The Bombers have four quarterbacks under contract in Buck Pierce, Joey Elliott, Alex Brink and Justin Goltz. Winnipeg undeniably has the worst quarterbacking in the CFL right now.
Canadians Cory Watson, Henoc Muamba, Ian Logan and Chris Greaves are legitimate starters. After that, the Canadian depth is very shallow.
Mack has done a fine job signing free-agent imports. I would argue this is the least difficult job of a GM in the CFL. There are more good U.S. college players than there are spots in pro football. It's not hard to sift through the NFL's leftovers and bring effective players to Canada. Every team in the CFL does it with regularity. Is it a skill? Sure, but it's the work of a scout or personnel director. Not a GM.
There's no question Mack knows a football player when he sees one and he delivered players to Cal Murphy that won a Grey Cup and to Joe Gibbs and the Washington Redskins that won a Super Bowl. Mack has a pedigree as a player personnel man but that's a different role from GM. In his current role, Mack has undoubtedly struggled.
Quarterbacks and Canadians. Priority No. 1 and No. 2 for every team in this league, have been a disaster under Mack's supervision.

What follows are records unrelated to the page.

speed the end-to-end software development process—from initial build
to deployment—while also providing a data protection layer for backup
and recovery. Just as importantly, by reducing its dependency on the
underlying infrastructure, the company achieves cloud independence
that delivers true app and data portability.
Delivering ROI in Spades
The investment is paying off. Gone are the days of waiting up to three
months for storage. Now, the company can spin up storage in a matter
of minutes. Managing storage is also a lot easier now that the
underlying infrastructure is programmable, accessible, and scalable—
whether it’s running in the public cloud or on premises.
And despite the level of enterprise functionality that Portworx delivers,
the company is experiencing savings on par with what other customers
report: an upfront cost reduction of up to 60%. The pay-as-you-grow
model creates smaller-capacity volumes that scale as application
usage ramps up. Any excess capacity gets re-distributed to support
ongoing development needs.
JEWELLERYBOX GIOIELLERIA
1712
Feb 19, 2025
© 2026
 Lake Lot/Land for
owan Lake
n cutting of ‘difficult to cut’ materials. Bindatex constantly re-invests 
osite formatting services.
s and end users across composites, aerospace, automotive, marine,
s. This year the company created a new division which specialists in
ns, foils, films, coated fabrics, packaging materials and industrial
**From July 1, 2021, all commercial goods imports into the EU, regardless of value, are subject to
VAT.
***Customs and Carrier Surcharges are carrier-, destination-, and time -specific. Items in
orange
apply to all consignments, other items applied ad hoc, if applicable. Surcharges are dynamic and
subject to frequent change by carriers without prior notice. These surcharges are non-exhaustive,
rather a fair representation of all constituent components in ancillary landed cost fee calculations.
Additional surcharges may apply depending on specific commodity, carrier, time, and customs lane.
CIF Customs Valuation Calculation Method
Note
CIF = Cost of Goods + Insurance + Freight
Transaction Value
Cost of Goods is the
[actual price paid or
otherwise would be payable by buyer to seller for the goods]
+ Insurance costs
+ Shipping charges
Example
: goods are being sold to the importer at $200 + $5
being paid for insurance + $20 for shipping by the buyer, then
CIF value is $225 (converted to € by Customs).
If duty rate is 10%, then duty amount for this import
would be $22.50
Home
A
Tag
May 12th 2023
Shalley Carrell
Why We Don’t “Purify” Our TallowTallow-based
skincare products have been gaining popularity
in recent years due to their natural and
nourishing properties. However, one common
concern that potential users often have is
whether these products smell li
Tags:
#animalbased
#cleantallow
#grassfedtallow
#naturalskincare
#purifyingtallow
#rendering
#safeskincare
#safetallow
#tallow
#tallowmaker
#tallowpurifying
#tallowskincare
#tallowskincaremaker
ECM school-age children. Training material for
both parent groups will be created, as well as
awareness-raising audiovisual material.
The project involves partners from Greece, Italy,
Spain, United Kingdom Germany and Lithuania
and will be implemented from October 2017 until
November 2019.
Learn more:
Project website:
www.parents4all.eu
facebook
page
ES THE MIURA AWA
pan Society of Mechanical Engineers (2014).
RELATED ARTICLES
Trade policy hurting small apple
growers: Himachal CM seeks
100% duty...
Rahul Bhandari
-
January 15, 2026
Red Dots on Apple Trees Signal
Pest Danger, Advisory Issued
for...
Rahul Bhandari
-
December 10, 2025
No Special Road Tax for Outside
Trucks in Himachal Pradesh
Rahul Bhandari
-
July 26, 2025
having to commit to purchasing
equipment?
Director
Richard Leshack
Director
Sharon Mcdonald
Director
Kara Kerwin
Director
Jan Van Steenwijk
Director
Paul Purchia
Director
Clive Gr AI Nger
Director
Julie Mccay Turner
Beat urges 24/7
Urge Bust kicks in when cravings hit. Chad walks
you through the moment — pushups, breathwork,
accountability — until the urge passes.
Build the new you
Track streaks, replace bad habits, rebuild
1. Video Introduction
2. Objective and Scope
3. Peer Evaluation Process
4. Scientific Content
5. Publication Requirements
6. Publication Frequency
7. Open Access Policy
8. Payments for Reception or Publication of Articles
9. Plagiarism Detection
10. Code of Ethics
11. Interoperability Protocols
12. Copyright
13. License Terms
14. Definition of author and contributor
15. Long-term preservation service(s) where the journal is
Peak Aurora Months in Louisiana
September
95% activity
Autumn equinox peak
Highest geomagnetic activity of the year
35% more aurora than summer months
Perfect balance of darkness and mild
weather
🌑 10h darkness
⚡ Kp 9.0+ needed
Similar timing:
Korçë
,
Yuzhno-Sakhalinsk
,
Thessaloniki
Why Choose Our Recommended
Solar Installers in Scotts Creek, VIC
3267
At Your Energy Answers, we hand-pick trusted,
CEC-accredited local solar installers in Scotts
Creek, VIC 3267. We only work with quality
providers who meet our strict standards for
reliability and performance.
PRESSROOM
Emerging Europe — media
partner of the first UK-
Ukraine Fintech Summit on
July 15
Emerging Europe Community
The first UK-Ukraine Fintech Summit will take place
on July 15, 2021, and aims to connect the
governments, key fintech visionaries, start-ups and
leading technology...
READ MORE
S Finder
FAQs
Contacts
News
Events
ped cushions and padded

Mack fired Paul LaPolice in an effort to shift the blame to the head coach he hired. Sunday's 52-0 loss to the Saskatchewan Roughriders, one of the worst in Bombers' history and the first shutout Winnipeg fans have had to endure since 1969, came without the fall guy LaPo had become.
By firing LaPolice, Mack stepped into the spotlight and was revealed. Sunday was the first look at the GM's handiwork without the benefit of a scapegoat and it wasn't pretty.
Mack made a mistake in the timing of his firing of LaPolice. By clipping the coach with over half a season left to judge this club, Mack has exposed himself. If things continue to go bad for the Bombers the board will have at the GM for answers.
Had Mack waited a few more games before letting LaPolice go, he could have argued the rest of the season was a write-off and a chance for interim head coach Tim Burke to get his feet under him. Nine more games of this, however, will leave Mack roasting on a spit of his own making.
Burke gets a freebie from this perspective. He's stepped into an impossible situation and done it with the intent to get the Bombers back on the winning track. Too bad he doesn't have the players because he just might be a good head coach.
This sample size won't be enough, unlike the near three-year snapshot we now have of Mack, to judge Burke.
The question we may be asking in the offseason is who comes next.
The bigger and scarier question for Bombers fans is who makes that call.